PROVIDED RECORDS →
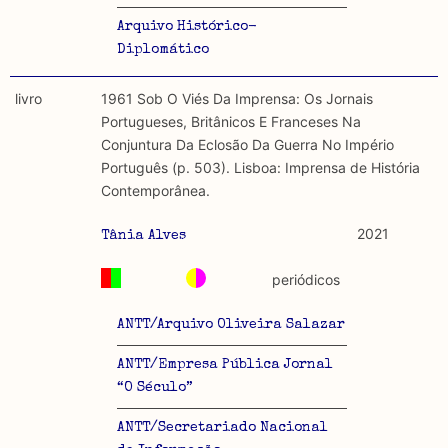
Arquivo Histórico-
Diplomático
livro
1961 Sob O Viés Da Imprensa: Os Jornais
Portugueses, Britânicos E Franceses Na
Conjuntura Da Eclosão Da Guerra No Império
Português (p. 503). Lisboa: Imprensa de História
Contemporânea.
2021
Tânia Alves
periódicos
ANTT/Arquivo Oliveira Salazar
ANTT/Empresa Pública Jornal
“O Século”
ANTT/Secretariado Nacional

--

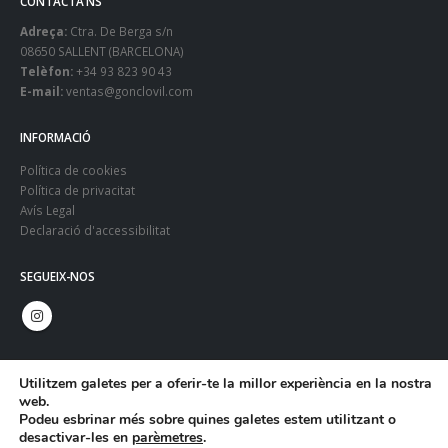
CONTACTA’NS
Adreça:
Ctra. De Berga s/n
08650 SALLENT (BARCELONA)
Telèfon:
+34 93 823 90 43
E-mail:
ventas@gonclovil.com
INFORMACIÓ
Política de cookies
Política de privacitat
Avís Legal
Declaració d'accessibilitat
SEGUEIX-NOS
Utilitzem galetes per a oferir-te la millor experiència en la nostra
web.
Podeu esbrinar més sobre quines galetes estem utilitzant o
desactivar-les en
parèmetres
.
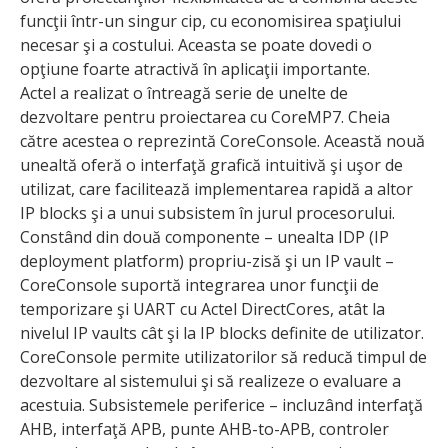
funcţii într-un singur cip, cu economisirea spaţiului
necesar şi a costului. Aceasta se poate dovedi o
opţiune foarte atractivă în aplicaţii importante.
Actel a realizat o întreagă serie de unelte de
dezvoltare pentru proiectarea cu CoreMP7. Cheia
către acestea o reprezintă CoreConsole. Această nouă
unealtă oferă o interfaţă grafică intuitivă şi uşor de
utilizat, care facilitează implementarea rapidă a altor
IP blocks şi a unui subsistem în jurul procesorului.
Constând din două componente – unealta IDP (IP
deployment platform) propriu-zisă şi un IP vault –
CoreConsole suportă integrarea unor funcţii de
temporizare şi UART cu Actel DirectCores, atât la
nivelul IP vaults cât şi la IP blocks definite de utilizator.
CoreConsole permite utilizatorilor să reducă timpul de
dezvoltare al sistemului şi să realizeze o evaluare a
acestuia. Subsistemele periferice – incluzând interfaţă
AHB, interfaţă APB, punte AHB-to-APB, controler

ABOUT THIS EXERCISE → Text only, no pictures: please print exactly the lines above from the line with "93 823 90 43" up to and including the line with "AHB, interfaţă APB, punte", and nothing else.

OUTPUT FOR THIS EXERCISE →
+34 93 823 90 43
E-mail:
ventas@gonclovil.com
INFORMACIÓ
Política de cookies
Política de privacitat
Avís Legal
Declaració d'accessibilitat
SEGUEIX-NOS
Utilitzem galetes per a oferir-te la millor experiència en la nostra
web.
Podeu esbrinar més sobre quines galetes estem utilitzant o
desactivar-les en
parèmetres
.
funcţii într-un singur cip, cu economisirea spaţiului
necesar şi a costului. Aceasta se poate dovedi o
opţiune foarte atractivă în aplicaţii importante.
Actel a realizat o întreagă serie de unelte de
dezvoltare pentru proiectarea cu CoreMP7. Cheia
către acestea o reprezintă CoreConsole. Această nouă
unealtă oferă o interfaţă grafică intuitivă şi uşor de
utilizat, care facilitează implementarea rapidă a altor
IP blocks şi a unui subsistem în jurul procesorului.
Constând din două componente – unealta IDP (IP
deployment platform) propriu-zisă şi un IP vault –
CoreConsole suportă integrarea unor funcţii de
temporizare şi UART cu Actel DirectCores, atât la
nivelul IP vaults cât şi la IP blocks definite de utilizator.
CoreConsole permite utilizatorilor să reducă timpul de
dezvoltare al sistemului şi să realizeze o evaluare a
acestuia. Subsistemele periferice – incluzând interfaţă
AHB, interfaţă APB, punte AHB-to-APB, controler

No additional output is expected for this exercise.